▸ **YOUR INSTRUCTIONS**
Which lines run from the line with "16 Most Sear" through the line with "A week after releasing a budget pro" in the entries below? Print them exactly, both ends included, and nothing more.

[Collected data]
*** Begin section ***
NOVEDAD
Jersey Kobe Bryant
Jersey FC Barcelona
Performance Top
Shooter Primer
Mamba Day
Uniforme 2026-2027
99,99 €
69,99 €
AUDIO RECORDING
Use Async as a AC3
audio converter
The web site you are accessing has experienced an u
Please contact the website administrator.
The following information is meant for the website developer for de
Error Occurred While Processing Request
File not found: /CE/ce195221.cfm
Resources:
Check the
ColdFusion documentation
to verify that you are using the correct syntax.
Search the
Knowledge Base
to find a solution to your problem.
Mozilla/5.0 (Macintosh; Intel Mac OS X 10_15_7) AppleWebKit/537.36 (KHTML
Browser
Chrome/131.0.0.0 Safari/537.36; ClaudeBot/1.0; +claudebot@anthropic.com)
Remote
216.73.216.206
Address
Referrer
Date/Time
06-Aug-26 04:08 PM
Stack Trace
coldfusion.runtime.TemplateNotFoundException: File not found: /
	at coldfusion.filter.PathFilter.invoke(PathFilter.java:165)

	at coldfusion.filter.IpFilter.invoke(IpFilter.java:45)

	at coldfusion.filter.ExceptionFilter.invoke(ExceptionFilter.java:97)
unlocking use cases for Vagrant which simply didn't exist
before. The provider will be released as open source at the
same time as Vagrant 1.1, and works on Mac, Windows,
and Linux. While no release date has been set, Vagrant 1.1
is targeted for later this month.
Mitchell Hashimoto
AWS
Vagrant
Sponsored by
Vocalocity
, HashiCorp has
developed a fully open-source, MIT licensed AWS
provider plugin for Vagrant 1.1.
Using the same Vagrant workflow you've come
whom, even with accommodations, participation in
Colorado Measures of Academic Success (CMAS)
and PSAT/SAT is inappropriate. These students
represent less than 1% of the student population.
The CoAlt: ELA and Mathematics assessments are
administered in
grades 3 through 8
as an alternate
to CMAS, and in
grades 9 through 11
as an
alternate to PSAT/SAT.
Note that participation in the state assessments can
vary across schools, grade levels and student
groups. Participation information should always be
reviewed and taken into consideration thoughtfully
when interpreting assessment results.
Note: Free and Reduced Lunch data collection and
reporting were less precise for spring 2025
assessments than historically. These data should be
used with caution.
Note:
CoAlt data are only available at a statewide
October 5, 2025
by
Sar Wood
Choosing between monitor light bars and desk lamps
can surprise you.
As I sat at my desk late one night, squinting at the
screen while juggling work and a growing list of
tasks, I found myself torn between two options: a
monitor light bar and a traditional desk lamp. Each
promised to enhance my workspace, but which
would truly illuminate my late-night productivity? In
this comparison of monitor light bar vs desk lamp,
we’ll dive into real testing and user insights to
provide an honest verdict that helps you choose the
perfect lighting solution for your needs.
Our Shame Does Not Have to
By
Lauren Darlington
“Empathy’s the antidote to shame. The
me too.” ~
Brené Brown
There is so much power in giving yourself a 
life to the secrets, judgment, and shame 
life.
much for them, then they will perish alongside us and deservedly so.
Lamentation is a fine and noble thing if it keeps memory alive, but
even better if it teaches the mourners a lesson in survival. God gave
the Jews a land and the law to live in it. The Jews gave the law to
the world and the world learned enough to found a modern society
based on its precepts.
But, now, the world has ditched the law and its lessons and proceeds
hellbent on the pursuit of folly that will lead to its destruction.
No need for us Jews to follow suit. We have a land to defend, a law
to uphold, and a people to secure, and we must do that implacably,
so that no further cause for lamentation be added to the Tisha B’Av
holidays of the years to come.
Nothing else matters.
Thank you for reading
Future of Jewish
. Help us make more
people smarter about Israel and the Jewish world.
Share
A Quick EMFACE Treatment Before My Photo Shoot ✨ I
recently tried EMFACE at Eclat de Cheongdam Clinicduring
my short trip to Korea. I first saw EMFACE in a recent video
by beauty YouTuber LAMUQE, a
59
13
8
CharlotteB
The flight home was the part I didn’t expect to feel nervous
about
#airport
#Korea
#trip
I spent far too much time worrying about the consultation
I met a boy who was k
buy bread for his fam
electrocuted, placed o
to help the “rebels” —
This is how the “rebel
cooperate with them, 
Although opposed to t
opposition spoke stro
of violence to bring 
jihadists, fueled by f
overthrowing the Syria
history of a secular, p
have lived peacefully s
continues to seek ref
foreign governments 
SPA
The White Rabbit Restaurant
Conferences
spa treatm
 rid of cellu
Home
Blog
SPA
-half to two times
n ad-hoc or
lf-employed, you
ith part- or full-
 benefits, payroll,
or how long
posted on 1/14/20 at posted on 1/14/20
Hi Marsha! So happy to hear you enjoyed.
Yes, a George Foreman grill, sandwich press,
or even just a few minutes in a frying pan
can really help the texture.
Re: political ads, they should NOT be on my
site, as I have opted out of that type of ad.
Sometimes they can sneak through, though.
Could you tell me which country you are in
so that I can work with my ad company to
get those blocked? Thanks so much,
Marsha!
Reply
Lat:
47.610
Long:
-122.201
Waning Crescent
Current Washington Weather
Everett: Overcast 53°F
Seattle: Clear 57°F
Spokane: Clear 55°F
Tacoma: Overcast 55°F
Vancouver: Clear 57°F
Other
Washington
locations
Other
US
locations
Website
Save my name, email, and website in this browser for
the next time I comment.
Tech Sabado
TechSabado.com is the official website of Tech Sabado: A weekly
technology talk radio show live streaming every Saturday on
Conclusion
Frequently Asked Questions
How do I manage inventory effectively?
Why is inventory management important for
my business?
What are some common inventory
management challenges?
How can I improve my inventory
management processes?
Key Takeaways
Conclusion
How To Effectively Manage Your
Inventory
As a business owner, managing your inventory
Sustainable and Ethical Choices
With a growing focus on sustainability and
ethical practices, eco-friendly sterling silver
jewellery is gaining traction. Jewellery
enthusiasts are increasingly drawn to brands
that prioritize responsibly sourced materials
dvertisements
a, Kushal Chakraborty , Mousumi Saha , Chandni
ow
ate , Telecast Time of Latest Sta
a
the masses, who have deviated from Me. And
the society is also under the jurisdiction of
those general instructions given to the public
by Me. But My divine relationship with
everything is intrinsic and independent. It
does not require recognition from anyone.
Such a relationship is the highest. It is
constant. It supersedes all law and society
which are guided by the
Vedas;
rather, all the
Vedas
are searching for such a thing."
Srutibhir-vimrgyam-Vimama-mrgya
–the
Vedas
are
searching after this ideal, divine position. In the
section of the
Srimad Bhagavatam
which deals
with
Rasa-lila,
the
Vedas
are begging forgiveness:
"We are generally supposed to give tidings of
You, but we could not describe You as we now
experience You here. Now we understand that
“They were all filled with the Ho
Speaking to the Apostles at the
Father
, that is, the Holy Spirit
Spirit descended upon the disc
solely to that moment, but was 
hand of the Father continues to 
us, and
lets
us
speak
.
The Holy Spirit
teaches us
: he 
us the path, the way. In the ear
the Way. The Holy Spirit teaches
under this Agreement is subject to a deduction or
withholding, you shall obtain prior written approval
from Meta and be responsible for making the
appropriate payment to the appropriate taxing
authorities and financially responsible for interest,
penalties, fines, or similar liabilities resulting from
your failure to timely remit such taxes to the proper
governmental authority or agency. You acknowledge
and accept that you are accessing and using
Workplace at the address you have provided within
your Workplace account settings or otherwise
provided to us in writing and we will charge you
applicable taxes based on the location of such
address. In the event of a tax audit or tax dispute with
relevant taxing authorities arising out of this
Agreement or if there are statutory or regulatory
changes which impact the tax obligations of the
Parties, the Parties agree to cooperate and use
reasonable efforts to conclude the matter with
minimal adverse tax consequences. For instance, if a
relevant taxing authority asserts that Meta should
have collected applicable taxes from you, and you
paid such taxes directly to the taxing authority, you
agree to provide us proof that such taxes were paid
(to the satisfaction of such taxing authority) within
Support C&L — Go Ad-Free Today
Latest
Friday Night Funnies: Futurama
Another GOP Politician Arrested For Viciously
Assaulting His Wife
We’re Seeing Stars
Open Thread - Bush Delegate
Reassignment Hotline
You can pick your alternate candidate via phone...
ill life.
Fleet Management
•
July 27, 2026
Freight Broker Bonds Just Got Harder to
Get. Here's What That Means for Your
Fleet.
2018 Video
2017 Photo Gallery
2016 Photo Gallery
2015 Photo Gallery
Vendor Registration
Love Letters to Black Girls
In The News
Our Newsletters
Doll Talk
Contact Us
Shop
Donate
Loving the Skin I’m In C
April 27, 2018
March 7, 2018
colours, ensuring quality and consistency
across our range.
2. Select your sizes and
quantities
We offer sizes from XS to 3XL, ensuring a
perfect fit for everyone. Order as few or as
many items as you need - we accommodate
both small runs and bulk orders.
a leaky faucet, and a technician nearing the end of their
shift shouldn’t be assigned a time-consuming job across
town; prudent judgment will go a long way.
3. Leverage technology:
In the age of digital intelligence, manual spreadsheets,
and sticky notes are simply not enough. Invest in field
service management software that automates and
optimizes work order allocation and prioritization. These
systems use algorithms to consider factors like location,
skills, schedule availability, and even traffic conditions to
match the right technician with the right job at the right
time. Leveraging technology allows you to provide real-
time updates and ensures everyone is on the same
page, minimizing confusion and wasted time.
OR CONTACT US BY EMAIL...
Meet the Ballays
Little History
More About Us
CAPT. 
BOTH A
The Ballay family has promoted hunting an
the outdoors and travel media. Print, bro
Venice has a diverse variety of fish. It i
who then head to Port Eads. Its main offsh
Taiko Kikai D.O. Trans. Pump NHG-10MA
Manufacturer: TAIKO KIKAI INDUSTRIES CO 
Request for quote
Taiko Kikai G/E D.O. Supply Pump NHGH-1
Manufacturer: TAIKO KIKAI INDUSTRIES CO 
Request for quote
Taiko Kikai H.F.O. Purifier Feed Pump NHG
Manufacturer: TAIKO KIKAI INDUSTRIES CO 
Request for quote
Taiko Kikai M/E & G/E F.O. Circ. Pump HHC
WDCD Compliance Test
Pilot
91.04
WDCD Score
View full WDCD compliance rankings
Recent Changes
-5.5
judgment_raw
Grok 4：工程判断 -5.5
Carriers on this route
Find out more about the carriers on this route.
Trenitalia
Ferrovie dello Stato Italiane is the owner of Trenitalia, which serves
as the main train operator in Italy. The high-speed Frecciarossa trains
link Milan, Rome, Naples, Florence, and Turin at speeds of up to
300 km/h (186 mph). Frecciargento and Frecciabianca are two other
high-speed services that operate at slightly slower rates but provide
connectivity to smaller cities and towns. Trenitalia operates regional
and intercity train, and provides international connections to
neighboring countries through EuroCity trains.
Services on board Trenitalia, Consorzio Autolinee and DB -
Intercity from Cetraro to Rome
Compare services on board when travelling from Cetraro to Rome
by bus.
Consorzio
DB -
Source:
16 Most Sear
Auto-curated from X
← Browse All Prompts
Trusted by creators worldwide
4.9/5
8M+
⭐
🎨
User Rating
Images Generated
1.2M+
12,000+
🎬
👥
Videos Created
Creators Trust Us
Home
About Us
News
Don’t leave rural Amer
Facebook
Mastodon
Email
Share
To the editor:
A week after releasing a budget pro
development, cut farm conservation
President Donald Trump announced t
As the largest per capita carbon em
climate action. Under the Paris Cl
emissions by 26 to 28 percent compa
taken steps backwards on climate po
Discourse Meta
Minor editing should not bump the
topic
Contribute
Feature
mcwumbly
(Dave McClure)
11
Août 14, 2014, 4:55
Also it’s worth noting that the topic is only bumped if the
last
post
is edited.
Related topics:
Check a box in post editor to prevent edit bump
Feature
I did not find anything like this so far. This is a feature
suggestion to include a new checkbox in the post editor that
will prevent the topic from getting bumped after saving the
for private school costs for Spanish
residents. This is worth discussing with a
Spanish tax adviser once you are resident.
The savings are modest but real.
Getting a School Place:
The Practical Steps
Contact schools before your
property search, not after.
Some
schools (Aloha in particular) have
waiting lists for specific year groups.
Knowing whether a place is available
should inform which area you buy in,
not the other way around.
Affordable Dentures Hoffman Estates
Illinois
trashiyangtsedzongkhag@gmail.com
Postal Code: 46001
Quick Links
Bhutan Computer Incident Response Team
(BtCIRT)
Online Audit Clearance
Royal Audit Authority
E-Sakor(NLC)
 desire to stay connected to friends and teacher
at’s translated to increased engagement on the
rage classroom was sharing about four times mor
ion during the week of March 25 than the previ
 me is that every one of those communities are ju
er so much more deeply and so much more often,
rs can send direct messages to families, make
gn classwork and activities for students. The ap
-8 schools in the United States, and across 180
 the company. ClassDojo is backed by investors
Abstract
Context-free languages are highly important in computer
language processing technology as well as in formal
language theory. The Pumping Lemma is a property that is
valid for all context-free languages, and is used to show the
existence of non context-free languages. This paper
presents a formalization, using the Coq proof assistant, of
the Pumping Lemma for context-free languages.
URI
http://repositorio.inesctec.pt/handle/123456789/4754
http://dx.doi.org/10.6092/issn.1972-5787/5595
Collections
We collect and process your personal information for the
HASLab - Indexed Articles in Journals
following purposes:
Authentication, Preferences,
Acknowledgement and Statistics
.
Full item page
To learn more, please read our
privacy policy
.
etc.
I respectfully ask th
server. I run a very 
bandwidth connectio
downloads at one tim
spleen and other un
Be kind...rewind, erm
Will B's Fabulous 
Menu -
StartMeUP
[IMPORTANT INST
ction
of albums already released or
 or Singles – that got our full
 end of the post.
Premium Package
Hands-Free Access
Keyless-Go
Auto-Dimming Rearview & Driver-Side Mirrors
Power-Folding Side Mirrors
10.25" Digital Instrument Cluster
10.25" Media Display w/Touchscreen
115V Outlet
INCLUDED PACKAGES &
*** End section ***
▸ **SOLUTION**
16 Most Sear
Auto-curated from X
← Browse All Prompts
Trusted by creators worldwide
4.9/5
8M+
⭐
🎨
User Rating
Images Generated
1.2M+
12,000+
🎬
👥
Videos Created
Creators Trust Us
Home
About Us
News
Don’t leave rural Amer
Facebook
Mastodon
Email
Share
To the editor:
A week after releasing a budget pro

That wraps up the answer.